The Murder of Caesar
Karl von Piloty (1826–1886)

At some point in history, this traditional lunar calendar was replaced by a solar calendar roughly in line with the length of the tropical year (the length of time from equinox to equinox). It was attributed to Romulus – the mythical character who, along with his twin brother Remus, was fathered by the god Mars, abandoned as an infant to die, suckled and raised by wolves, and founded the city of Rome around 753 BCE.

Romulus, vainqueur d'Acron, porte les dépouilles opimes au temple de Jupiter
Jean Auguste Dominique Ingres (1780–1867)

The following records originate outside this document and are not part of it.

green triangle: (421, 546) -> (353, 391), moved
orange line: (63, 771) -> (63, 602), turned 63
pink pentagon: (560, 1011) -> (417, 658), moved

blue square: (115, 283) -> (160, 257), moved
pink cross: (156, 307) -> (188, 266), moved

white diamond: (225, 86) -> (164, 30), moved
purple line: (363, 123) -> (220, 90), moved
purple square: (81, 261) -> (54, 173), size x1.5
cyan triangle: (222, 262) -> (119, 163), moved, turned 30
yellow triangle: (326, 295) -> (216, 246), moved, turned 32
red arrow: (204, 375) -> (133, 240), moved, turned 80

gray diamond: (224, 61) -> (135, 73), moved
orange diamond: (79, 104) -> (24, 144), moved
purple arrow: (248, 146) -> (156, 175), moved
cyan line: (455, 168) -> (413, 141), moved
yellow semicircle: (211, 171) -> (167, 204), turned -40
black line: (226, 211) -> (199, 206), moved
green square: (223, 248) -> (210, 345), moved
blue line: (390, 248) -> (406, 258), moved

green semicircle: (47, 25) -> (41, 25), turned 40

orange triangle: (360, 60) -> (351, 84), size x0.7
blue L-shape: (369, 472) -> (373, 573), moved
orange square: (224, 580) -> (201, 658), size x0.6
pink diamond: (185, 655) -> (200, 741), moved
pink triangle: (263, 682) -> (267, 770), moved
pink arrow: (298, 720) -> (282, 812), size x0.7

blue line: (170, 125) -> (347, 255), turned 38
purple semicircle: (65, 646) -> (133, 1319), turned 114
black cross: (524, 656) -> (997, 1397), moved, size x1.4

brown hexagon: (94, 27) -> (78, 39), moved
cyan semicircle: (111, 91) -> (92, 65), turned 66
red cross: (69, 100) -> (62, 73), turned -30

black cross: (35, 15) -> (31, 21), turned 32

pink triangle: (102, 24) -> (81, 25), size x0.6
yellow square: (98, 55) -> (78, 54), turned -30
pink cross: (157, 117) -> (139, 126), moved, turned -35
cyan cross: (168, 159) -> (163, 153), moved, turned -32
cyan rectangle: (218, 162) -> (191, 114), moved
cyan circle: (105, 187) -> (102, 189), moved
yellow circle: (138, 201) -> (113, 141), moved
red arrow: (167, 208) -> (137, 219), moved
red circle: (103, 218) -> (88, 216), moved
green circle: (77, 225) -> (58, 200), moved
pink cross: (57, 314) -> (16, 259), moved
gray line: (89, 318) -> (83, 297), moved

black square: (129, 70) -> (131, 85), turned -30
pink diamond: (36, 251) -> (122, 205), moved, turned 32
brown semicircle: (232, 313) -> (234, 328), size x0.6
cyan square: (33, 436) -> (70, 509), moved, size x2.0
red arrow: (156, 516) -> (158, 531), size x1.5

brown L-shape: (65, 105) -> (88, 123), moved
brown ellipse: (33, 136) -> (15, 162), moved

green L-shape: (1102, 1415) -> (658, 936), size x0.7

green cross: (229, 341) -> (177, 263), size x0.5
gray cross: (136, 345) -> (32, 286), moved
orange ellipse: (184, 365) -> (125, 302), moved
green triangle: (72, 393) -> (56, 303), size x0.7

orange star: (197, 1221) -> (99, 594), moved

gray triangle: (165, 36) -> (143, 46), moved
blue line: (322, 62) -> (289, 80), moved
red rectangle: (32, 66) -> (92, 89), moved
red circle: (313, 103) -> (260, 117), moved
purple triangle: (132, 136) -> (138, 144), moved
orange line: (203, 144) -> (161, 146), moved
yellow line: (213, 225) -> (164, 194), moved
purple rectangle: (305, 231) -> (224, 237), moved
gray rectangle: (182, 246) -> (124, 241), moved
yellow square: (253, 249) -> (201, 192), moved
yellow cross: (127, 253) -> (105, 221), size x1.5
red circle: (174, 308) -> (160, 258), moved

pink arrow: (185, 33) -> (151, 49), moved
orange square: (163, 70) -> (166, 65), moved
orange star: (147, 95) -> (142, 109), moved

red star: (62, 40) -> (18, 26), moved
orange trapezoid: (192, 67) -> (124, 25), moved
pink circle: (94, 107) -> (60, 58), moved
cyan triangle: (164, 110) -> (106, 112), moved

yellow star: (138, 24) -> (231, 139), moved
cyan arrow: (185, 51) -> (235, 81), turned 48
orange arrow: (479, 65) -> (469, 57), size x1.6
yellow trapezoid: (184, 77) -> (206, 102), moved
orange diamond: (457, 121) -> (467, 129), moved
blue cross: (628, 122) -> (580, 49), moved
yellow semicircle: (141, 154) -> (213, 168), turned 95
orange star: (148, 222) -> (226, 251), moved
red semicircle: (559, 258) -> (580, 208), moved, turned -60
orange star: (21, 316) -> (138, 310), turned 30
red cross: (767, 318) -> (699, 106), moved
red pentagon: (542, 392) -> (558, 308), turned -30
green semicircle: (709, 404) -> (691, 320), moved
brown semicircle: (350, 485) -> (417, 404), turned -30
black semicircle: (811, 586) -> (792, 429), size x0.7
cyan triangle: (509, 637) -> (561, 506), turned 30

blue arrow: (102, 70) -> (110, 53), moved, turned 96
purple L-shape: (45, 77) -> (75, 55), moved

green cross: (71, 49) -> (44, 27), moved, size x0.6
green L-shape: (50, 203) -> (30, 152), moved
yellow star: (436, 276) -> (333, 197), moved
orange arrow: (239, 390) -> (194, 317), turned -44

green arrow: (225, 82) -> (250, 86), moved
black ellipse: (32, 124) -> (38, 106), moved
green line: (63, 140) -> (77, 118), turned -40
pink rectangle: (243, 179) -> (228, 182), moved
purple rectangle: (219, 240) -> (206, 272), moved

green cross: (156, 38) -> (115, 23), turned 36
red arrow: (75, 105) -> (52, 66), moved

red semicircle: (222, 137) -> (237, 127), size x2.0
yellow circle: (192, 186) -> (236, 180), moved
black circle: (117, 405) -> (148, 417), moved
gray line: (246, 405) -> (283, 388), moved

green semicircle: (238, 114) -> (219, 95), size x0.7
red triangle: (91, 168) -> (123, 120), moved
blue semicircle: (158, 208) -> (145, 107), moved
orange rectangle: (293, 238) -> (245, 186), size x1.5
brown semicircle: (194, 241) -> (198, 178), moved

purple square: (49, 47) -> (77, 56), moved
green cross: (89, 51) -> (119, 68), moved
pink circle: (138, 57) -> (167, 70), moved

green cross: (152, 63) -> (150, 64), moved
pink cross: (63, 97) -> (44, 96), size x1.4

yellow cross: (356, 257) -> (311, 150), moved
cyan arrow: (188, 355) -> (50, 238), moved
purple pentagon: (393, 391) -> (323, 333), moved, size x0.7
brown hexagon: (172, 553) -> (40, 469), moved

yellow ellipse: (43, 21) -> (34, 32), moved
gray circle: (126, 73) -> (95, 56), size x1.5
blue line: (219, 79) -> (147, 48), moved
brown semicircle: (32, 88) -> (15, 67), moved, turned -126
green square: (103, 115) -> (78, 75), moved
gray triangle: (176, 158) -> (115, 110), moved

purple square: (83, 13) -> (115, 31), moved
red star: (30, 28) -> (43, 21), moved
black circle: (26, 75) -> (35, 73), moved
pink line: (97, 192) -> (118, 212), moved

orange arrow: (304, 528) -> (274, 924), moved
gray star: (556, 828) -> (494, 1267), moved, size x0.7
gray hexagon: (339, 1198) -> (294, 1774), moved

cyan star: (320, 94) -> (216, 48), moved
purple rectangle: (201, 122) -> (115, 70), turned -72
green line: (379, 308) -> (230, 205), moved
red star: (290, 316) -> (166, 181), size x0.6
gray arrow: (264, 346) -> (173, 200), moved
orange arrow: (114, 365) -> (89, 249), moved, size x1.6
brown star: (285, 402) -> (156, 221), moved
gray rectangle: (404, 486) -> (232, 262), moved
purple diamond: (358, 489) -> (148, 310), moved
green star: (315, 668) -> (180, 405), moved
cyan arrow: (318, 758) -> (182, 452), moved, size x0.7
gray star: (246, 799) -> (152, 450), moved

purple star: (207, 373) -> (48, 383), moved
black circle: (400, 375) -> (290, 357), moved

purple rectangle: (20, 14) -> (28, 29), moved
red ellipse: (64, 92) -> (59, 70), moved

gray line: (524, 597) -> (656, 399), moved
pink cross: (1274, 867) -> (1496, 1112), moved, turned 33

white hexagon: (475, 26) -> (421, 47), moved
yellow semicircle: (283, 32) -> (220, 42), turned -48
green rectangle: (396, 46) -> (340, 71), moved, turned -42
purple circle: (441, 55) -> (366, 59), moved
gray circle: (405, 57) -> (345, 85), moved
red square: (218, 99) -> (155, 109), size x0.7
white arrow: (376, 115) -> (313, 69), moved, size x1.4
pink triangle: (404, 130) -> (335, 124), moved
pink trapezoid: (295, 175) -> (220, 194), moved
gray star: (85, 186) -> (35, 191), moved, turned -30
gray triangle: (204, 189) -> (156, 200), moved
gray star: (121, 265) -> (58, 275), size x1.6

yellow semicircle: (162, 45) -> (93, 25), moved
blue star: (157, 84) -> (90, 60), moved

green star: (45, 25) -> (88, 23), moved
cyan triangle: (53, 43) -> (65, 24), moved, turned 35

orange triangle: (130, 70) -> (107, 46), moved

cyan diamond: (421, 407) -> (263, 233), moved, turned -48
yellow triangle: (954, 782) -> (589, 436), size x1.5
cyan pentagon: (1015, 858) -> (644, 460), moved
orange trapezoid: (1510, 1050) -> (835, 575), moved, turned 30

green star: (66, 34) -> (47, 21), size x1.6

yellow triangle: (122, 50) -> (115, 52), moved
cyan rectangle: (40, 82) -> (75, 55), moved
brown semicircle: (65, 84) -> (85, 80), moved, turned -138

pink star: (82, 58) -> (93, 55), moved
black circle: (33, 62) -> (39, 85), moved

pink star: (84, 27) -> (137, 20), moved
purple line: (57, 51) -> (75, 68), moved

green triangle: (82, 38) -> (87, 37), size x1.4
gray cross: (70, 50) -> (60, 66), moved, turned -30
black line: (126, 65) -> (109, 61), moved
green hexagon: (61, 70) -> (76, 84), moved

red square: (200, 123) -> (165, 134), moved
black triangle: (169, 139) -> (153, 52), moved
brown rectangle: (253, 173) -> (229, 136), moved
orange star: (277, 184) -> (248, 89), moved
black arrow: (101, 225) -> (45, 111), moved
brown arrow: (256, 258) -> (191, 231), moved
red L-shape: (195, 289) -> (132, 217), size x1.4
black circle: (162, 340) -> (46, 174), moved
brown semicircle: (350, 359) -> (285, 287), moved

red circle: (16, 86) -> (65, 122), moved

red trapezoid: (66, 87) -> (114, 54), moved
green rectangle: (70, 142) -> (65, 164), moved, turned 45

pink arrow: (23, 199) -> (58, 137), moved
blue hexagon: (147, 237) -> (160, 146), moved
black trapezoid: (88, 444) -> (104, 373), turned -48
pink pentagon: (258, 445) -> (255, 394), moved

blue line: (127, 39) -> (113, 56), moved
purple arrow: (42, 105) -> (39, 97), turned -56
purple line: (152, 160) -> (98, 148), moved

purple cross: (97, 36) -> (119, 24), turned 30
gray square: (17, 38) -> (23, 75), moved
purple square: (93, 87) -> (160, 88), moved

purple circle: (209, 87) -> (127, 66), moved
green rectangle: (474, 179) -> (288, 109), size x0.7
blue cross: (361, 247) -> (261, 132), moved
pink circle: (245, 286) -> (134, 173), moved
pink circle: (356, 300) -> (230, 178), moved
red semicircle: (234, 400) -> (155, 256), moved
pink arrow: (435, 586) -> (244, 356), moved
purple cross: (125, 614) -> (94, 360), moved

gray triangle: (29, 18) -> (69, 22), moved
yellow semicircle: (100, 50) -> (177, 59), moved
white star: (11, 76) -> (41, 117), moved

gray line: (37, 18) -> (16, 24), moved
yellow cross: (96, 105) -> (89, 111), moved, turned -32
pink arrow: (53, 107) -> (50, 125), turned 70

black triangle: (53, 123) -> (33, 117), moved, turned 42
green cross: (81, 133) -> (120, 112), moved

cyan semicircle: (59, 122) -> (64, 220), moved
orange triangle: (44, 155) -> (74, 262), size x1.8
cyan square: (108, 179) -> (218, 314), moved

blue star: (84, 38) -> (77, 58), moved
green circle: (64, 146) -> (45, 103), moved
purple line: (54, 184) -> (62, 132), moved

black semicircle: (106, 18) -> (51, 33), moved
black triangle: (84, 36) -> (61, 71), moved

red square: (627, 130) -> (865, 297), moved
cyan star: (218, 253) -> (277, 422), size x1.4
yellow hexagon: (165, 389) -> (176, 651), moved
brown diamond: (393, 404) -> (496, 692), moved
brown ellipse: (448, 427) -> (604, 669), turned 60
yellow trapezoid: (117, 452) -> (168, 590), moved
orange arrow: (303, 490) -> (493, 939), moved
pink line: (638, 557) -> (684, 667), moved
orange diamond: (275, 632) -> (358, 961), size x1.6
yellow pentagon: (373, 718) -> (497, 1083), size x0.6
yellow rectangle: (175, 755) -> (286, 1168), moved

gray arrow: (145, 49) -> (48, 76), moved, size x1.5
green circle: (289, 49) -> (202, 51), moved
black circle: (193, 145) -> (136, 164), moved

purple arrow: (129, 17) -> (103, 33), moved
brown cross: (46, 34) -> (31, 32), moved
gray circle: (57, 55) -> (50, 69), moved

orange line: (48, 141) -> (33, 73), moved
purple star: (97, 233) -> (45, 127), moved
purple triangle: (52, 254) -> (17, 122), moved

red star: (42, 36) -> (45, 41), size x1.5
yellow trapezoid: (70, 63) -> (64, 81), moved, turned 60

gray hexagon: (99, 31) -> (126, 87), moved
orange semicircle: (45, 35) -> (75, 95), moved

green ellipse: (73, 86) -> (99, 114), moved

This Roman calendar started on March 1, the month containing the vernal equinox, and consisted of 10 months:
   Martius (31 days) Honors Mars, god of war (when armies marched off to war)
   Aprilis (30 days) From Latin aperire or “open” (leaf buds are opening)
   Maius (31 days) Honors Maia, Greek goddess of fertility (flowers are blooming)
   Junius (30 days) Honors Juno, goddess of marriage (why we have June weddings)
   Quintilis (31 days) Latin for five (fifth month)
   Sextilis (30 days) Latin for six (sixth month)
   September (30 days) Latin septem or seven (seventh month)
   October (31 days) Latin octo or eight (eighth month)
   November (30 days) Latin novem or nine (ninth month)
   December (30 days) Latin decem or ten (tenth month)
See, September, October, November, and December once did make sense!
Anyway, if you're like me, you'll have added up those numbers and see that they only add up to 304 day. The Romans dealt with this by having an unnamed and unnumbered winter period of about 61 days in the period of time we now call January and February.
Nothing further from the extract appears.